The 2015 Military Times Pay Book is your guide to the complex world of military compensation. And as has been the case for a few years now, the increases in pay and allowances this year are slight to nonexistent.
Nothing symbolizes the lean tenor of the times more than the 2015 basic pay raise of 1 percent, repeating the pay raise troops received last year. Those are the lowest annual basic pay raises since at least 1962. In fact, the last five annual basic pay raises, all under 2 percent, have been the smallest in the history of the all-volunteer force created in 1973.
The 2015 basic pay raise mirrors the 2014 bump in another unsettling way: It will not keep pace with average private-sector wage growth, which was 1.8 percent last year — making this year and last the only two years since 1999 when the military raise lagged civilian wage growth.
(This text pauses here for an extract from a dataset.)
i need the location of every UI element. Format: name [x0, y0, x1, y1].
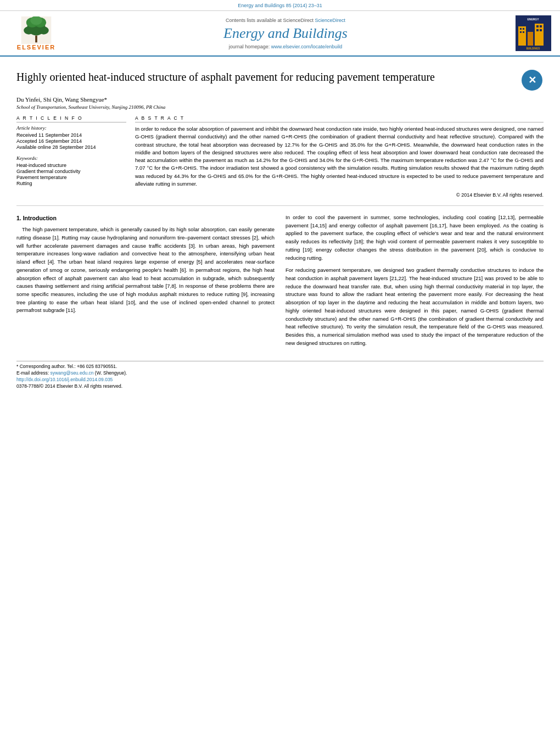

The news is not much brighter for the second pillar of military compensation, Basic Allowance for Housing, but the BAH situation is not quite as clean-cut as the basic pay raise.
In essence, Basic Allowance for Housing rates are being scaled back by 1 percent this year, meaning monthly BAH checks for 2015 will be pegged to cover 99 percent of the estimated cost of local housing. For more than a decade before this year, BAH had covered 100 percent of the estimated cost of local housing for all troops.
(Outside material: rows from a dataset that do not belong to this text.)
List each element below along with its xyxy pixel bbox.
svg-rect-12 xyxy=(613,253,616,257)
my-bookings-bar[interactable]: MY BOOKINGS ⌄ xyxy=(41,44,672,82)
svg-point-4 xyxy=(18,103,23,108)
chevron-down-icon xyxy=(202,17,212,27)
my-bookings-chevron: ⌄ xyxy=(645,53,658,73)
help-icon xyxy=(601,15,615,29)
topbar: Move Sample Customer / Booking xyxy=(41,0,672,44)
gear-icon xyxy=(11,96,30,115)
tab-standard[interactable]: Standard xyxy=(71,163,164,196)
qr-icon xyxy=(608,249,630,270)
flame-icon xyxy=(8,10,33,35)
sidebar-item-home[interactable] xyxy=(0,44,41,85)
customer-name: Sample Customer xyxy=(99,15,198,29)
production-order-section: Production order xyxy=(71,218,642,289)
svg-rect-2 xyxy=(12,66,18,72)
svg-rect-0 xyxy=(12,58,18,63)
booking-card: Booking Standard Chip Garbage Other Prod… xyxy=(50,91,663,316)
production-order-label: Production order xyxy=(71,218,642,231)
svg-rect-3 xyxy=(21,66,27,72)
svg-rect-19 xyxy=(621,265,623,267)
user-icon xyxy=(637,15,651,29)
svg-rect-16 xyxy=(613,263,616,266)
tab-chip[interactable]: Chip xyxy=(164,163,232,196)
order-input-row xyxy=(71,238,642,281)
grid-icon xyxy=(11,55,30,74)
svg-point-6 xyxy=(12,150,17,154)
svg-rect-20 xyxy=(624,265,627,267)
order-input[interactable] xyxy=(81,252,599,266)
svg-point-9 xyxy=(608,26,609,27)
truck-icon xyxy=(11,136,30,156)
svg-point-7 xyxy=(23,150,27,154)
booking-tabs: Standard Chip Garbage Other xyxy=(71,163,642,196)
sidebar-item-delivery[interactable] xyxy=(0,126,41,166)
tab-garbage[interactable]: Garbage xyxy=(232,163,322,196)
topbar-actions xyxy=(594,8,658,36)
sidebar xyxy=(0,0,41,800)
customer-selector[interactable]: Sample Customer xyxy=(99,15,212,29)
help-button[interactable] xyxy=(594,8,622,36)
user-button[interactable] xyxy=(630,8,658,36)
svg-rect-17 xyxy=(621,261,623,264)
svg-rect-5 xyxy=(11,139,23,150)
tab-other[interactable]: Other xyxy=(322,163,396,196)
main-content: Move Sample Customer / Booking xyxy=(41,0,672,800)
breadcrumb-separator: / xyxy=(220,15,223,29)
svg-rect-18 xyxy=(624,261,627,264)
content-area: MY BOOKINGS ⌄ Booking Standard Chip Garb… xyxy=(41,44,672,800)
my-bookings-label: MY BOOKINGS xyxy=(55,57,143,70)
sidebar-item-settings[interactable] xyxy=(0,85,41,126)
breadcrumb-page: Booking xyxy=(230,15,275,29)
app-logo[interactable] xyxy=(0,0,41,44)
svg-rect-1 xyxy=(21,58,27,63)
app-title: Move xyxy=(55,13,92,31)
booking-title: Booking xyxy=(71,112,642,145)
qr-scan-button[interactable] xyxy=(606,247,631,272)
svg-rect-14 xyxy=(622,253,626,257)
Nevertheless, the reduction is the first of its kind in years and could shave about $200 million from the total BAH checks paid out to the roughly 1 million troops who live off post.
If there is a sliver of silver lining in the BAH policy change, it's that the 1 percent cut in the value of the allowance is a far smaller reduction than what Pentagon leaders originally asked for: to make service members pay 5 percent of their housing costs out of pocket.
The third major pillar of military compensation, Basic Allowance for Subsistence, rises by a comparatively robust 2.9 percent this year. BAS is linked to the Agriculture Department's food cost index.
The year ahead is likely to bring much more turbulence, with the imminent release of a massive two-year review by a congressionally chartered commission that has been combing through the entire universe of military compensation programs.
That report, due out in early February, is expected to take a particularly deep dive into potential alternatives to the military's venerable "cliff-vesting" retirement system, the basic structure of which has remained unchanged for generations.